Jumlah tersebut terbilang kecil jika dibandingkan dengan jumlah pendapatan Rusia dari penjualan minyak mentah, namun karena Rusia di blokir dari sistem keuangan global sehingga pihaknya tidak dapat melakukan transaksi pelunasan utang.
Baca juga: Tolak Pembayaran Pakai Rubel, Perusahaan Energi Rusia Gazprom Putus Pasokan Gas ke Belanda
Kondisi ini makin diperparah dengan adanya pembekuan cadangan devisa Rusia yang senilai 640 miliar dolar AS. Hal tersebut yang membuat Rusia dinyatakan gagal bayar oleh AS. Walau sebenarnya Rusia mampu untuk melunasi bunga obligasi dua Eurobondnya.
Meski telah dinyatakan default, namun nyatanya pergerakan nilai rubel di perdagangan Moscow masih terpantau menguat.

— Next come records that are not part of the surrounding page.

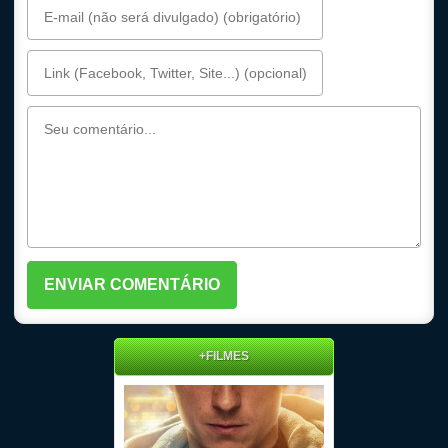
+FILMES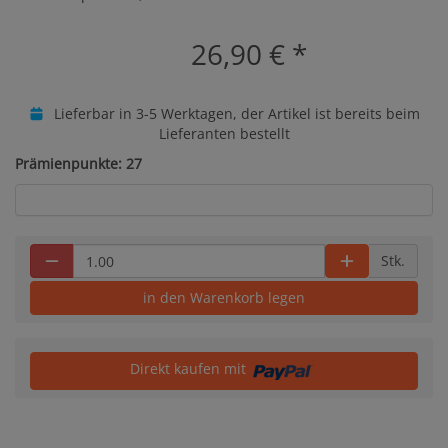
26,90 €
*
Lieferbar in 3-5 Werktagen, der Artikel ist bereits beim
Lieferanten bestellt
Prämienpunkte: 27
Stk.
in den Warenkorb legen
Direkt kaufen mit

Dimana pada Selasa (29/6/2022) 1523 GMT, rubel melesat hampir 3 persen menjadi 51,88 melawan greenback, dan naik lebih dari 2,5 persen menjadi 54,71 melawan euro.
Angka ini terpaut jauh jika dibandingkan pada perdagangan Februari lalu dimana saat itu rubel hanya berada di level 80 melawan dolar dan 90 melawan euro.

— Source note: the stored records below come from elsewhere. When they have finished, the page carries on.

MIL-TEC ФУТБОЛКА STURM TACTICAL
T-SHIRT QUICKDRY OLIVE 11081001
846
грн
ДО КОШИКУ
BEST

Kenaikan juga terlihat pada pasar saham indeks RTS berdenominasi, dalam pergerakannya rubel menunjukan kenaikan sebanyak 2,5 persen menjadi 1.464,1 poin. Meski dalam MOEX Rusia berbasis, nilai rubel menurun tipis sebanyak 0,3 persen namun pointnya masih unggul menguat di angka 2.409,1 poin.
“Default ini sudah diperkirakan akan terjadi, namun hal tersebut tidak akan berdampak besar pada sekuritas Rusia, karena Kremlin memiliki uang untuk melakukan pembayaran Eurobonds tetapi pasar utang luar negeri untuk Rusia telah ditutup” kata Alexander Afonin, kepala penelitian utang di bank investasi Sinara.
Mengutip dari Reuters kenaikan nilai rubel terjadi karena adanya pengetatan kontrol modal keuangan yang dilakukan pemerintah Rusia, dengan menjual valuta asing serta menuntut pembayaran ekspor menggunakan rubel. Dengan langkah tersebut Putin membuktikan bahwa negara pimpinannya mampu melawan sanksi ekonomi yang ramai dijatuhkan AS dan barat.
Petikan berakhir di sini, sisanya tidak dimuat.